Forma de Contacto: pasión.com
Fecha aproximada: Noviembre 2021
Lugar: Murcia Centro
Instalaciones: Habitación amplia, curiosa y ordenada.
Higiene: Excelente.
Precio: 100€ por una hora.
Edad: 65 años, pero aparenta menos.
Cara: Atractiva.
Pelo: Largo, liso y rubio.
Cuerpo: Armónico y muy bien proporcionado.
Pecho: Una talla 120, grandes, bien puestos y operados.
Culo: Redondo, tamaño medio y respingón.
Piercings y tattos: No tiene.
Defectos corporales: No aprecié ninguno.
Actitud: Muy agradable, simpática, morbosa e implicada.
Conversación: Fluida y cordial.
Besos: Los busca, pero yo personalmente no.
Fuma: Lo desconozco.
Francés: Excelente, bien profundo y salivado.

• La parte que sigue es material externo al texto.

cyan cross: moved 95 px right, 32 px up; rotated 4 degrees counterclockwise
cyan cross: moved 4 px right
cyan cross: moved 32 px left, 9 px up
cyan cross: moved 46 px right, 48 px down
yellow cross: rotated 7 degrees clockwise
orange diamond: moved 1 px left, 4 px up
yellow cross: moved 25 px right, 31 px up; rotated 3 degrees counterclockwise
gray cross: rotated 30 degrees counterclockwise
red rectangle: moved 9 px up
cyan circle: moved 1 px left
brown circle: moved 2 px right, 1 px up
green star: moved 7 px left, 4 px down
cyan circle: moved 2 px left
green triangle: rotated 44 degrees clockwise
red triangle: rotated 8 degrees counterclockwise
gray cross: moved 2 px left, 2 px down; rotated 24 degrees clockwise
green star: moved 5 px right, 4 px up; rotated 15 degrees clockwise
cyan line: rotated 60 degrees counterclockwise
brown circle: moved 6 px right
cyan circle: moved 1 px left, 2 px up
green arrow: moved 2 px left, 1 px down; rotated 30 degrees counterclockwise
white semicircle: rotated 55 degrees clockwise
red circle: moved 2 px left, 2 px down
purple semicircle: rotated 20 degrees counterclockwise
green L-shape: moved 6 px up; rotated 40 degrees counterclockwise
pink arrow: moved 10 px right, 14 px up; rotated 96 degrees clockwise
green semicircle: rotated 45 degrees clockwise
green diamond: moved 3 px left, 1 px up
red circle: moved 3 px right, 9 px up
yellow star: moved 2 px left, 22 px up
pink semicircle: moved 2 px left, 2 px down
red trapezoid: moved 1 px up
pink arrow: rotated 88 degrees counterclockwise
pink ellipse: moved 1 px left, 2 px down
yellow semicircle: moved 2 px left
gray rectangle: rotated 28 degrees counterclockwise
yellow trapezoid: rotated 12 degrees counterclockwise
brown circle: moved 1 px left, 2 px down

Forniqueo: Muy pasional e intenso.
Griego: Lo hace.
Lo mejor: Su gran profesionalidad e implicación.
Lo peor: Que cobra.
¿Repetir? Sí.
¿Recomendable? Sí.
Valoración global de la experiencia: 8/10
Relato:
Llevaba tiempo queriendo quedar con esta señora, su físico me excita mucho. Le pregunto tarifas y zona por whatsapp, y en media hora me presento en el portal, me recibe con una lencería muy sensual y provocativa, me ofrece ir al baño, y nos aseamos mutuamente mientras vamos ya entrando en materia. Al pasar a la cama me acuesto y me hace un masaje muy placentero, y seguidamente una cubana maravillosa para ponerme el miembro duro como un cincel, es ahí cuando empieza a hacerme un estupendo francés natural, salivado y sin manos, con garganta profunda incluida...el goce es de tal magnitud que le tengo que pedir que pare, y me ponga el preservativo; Se sube encima, me empieza a cabalgar con esos pechos en mi boca, luego le pongo a cuatro patas, y le bombeo ese culazo que tiene, después en la del misionero mientras le recorro el cuello con mi lengua y noto sus uñas clavadas en mi espalda mientras jadea y me susurra al oído que no pare, me dice que se ha corrido, y yo le pido terminar en sus pechos con esa maravillosa cubana que sabe hacer, tras proceder a ello me corro como un bendito llenando sus pechos y su cuello. Echaba de menos la adecuada implicación de una profesional, y sin duda esta mujer la cumple con creces.